Action item
Going through the entries below, copy out each line that contains "props".

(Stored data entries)

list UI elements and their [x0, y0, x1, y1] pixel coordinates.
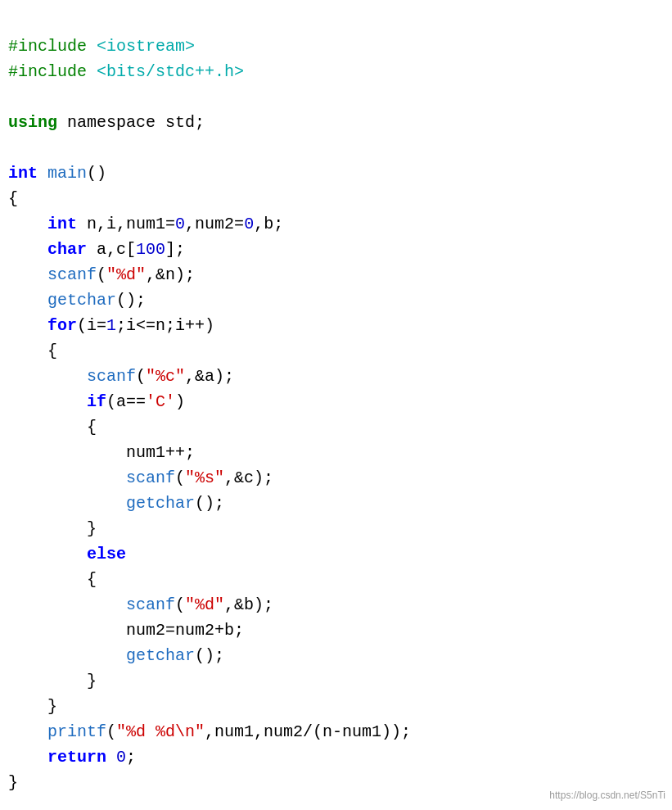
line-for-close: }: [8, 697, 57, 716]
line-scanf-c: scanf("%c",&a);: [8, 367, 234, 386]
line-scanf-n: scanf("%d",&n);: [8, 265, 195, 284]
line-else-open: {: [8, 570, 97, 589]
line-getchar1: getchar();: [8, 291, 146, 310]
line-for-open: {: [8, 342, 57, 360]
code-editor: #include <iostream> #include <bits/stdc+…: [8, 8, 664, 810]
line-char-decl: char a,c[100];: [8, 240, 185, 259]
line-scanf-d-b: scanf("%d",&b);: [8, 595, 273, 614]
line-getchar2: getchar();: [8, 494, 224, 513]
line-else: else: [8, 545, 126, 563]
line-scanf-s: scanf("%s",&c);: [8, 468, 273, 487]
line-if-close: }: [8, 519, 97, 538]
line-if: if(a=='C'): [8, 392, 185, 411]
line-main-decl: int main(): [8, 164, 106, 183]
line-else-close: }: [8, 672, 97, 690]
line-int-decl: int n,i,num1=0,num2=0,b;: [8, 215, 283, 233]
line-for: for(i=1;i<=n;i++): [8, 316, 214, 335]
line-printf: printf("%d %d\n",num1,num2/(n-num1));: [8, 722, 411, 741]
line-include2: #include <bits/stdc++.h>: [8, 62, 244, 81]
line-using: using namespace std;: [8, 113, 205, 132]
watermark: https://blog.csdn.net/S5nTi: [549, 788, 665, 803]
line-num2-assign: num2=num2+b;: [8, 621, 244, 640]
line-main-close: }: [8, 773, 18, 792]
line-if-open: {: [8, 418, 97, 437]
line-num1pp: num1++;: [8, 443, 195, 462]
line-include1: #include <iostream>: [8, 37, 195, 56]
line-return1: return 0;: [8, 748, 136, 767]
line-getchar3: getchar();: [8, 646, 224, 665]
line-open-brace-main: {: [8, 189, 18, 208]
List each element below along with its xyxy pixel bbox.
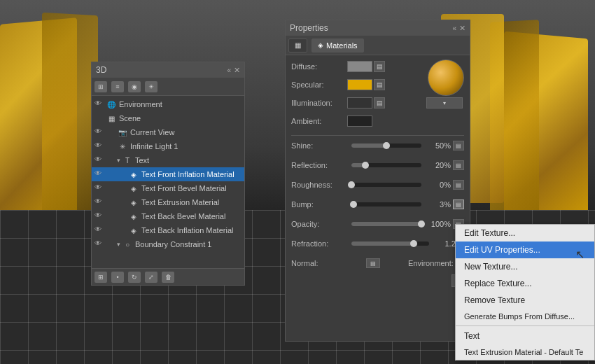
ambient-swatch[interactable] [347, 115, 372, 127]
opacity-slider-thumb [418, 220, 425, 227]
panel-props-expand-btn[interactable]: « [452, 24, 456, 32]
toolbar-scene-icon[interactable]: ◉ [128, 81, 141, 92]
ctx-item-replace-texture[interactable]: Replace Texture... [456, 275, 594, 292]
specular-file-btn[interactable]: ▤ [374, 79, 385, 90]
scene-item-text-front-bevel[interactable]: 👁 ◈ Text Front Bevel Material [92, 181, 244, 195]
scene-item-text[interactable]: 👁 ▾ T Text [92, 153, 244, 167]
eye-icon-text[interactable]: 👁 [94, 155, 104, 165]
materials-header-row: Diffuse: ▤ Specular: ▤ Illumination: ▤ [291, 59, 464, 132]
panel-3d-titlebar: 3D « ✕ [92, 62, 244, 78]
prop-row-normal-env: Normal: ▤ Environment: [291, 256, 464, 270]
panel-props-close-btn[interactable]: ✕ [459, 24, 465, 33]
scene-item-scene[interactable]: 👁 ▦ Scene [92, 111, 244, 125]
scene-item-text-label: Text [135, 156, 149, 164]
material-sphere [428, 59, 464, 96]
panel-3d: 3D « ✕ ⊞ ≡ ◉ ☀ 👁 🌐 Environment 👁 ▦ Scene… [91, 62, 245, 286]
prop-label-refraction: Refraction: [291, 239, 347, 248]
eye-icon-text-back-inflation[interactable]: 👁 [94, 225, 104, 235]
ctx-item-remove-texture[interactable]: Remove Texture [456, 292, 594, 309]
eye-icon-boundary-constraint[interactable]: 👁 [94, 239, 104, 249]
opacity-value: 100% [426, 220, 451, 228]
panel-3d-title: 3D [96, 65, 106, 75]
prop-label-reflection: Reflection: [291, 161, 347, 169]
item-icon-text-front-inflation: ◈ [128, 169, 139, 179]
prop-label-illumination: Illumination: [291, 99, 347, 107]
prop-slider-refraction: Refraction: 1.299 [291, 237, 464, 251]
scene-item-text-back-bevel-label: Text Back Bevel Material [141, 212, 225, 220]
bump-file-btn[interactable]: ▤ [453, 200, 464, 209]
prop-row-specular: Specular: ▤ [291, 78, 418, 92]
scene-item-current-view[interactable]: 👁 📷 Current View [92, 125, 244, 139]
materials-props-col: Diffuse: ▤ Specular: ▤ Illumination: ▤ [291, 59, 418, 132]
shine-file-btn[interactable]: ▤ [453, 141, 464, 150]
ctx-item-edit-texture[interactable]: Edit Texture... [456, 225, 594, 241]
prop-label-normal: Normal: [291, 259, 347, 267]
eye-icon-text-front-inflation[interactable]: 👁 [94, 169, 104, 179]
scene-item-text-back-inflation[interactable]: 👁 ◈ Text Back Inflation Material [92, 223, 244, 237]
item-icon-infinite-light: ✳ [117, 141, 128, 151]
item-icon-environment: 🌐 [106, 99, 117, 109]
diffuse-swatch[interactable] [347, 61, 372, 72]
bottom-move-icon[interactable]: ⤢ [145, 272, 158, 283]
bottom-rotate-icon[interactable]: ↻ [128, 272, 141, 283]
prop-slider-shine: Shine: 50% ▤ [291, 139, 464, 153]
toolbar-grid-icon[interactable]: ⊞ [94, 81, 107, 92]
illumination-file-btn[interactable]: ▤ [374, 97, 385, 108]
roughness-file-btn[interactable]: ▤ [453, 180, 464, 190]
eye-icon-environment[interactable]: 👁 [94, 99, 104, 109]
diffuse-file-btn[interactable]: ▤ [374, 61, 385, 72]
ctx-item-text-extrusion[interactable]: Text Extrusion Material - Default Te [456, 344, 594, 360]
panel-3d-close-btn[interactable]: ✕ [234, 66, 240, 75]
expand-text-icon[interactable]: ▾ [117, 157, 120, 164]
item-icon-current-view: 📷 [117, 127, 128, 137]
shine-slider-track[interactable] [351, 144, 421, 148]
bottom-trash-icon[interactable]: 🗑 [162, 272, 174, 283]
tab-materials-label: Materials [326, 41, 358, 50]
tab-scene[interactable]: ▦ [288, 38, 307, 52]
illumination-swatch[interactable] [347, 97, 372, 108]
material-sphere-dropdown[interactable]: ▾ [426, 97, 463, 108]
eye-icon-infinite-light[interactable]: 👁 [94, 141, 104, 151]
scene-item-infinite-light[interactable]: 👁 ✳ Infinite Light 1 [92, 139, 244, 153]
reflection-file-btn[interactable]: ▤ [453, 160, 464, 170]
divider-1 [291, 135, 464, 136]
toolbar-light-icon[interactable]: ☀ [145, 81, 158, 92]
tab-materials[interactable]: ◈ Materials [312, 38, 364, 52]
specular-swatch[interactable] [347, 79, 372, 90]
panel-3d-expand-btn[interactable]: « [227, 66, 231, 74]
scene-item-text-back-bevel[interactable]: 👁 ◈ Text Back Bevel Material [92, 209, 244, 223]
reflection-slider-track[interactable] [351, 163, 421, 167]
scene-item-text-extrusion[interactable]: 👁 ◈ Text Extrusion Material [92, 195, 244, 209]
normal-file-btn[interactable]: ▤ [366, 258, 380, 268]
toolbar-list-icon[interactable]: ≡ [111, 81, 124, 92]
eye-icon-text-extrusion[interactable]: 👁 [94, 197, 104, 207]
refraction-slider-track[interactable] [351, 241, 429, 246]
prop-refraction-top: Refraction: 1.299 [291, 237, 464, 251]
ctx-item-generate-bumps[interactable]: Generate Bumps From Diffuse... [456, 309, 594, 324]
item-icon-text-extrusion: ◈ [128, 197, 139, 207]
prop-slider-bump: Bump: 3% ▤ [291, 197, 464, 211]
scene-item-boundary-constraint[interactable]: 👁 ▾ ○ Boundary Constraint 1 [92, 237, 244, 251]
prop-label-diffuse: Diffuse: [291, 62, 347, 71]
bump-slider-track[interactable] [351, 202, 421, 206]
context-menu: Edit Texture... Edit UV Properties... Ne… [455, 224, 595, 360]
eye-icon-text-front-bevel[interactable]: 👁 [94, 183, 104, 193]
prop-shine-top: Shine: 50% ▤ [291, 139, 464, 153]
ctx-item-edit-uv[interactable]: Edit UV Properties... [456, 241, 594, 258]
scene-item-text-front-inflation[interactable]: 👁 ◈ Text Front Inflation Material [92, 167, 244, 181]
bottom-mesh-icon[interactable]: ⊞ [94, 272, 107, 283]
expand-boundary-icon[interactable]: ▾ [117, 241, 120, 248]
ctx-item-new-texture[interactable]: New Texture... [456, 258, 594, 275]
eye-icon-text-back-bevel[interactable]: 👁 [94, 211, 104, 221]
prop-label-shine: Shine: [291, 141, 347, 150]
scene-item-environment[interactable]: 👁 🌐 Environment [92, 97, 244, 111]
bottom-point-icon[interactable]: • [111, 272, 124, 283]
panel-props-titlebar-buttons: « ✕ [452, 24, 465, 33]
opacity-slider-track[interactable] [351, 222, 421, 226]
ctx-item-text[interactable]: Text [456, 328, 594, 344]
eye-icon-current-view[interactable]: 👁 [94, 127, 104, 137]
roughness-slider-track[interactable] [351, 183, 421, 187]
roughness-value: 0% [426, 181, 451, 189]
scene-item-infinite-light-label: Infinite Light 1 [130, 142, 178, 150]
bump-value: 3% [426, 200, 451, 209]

Written response
panel-props-expand-btn[interactable]: « [452, 24, 456, 32]
panel-props-close-btn[interactable]: ✕ [459, 24, 465, 33]
materials-props-col: Diffuse: ▤ Specular: ▤ Illumination: ▤ [291, 59, 418, 132]
panel-props-titlebar-buttons: « ✕ [452, 24, 465, 33]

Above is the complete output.